Die Fähre kostet für Fahrräder und Fussgänger normalerweise 3 Euro pro Person. Wir bekommen den Mitleidsbonus: gratis Fähre für die-Zwei-in-Regenmontur-und-auch-noch-mit dem-Fahrrad-unterwegs-bei-dem-Sturm-Bonus.
Wir haben seit Beginn unserer Tour kaum FahrradfahrerInnen getroffen (die ...Innen sind für Peter...zwei Ladys mit roten langen Fingernägeln und Kettenschmiere an den Beinen, inkl. riesige unbequeme Rucksäcke.Die waren wohl nur für Schönwetter-Instagram unterwegs und nicht als BikepackerInnen).
Auch die Iren sind kaum mit dem Rad unterwegs, dafür gibt es vor jedem Haus mindestens zwei Autos. Der Gedanke an ein warmes Auto im Nieselregen ist schon verlockend.
Jetzt ist es Zeit für den Apple Pie, sonst schauen wir wohl noch im Internet nach einem Mietwagen.

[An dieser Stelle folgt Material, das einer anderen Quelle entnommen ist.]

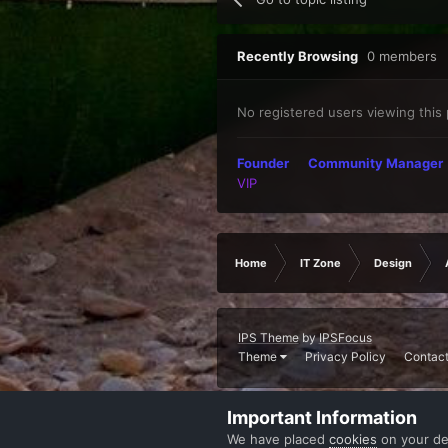
Recently Browsing
0 members
No registered users viewing this
Founder
Community Manager
VIP
Home
IT Zone
Design
IPS Theme
by
IPSFocus
Theme
Privacy Policy
Contact
Important Information
We have placed
cookies
on your de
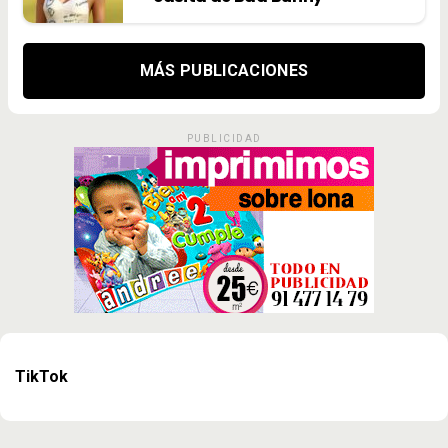
MÁS PUBLICACIONES
PUBLICIDAD
TikTok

Wir sind auf der Eurovelo 1 unterwegs, Richtung Caherciveen. Sie führt neben der grossen N70 durch ruhige Dörfer und durch riesige Kuh- und Schafweiden. Wir nehmen uns ein Beispiel an ihnen und fahren tapfer durch den Wind und den immer mal wieder aufkommenden Regen. Gras wollen wir aber keines, dafür kommt (endlich in Anjas Gedanken) der Apple Pie aus der Tasche. Eigentlich wollten wir mit dem Kocher noch Kaffee machen, aber keine Chance bei dem Sturm. Saftiger Apfelkuchen auf dem Parkplatz der N70 - was gibt es Besseres...naja so ziemlich vieles, aber der Kuchen kommt genau zum richtigen Zeitpunkt, ist saftig und megalecker und erfüllt genau das in unserem Gehirn, was er muss: süsse Zufriedenheit. Den Kaffee gibt's später in Glenbeigh in einer kleinen Bäckerei. Dort entscheiden wir, wie weiter. Der Wind hat nicht nachgelassen, es regnet aber wenigstens nicht mehr. Wir wollen eine Bleibe in Killorglin suchen. Es sind noch ca. 20 Kilometer. Die Eurovelo verläuft nah an der Küste, die Aussicht w ä r e wunderschön. Wir entdecken die Halbinsel Cromane - wunderschöne Küste, an die das Meer peitscht und Sandstrände. Vielleicht finden wir dort was zum Übernachten. Ausser schicken Häusern und Maseratis nix zu finden. Beim Zurückfahren im schlimmsten Meeresgegenwind mit Seitenböen stellt sich die Frage. Wieso sind wir überhaupt hierher auf die Insel gefahren? Anja! Ihr hat einfach das aufbrausende Meer gefallen. Nun ja, jetzt muss sie es auch selbst zurückschaffen. Wir schaffen es recht gut in die Stadt Killorglin und kommen über dem Kingstons Pub unter, was auch Zimmer vermietet. Es ist warm und gemütlich. Wir holen uns Pasta-Salate und Käse, dazu Cider aus dem Supermarkt, essen im Bett und sind rundum zufrieden, ist alles so, wie es ist.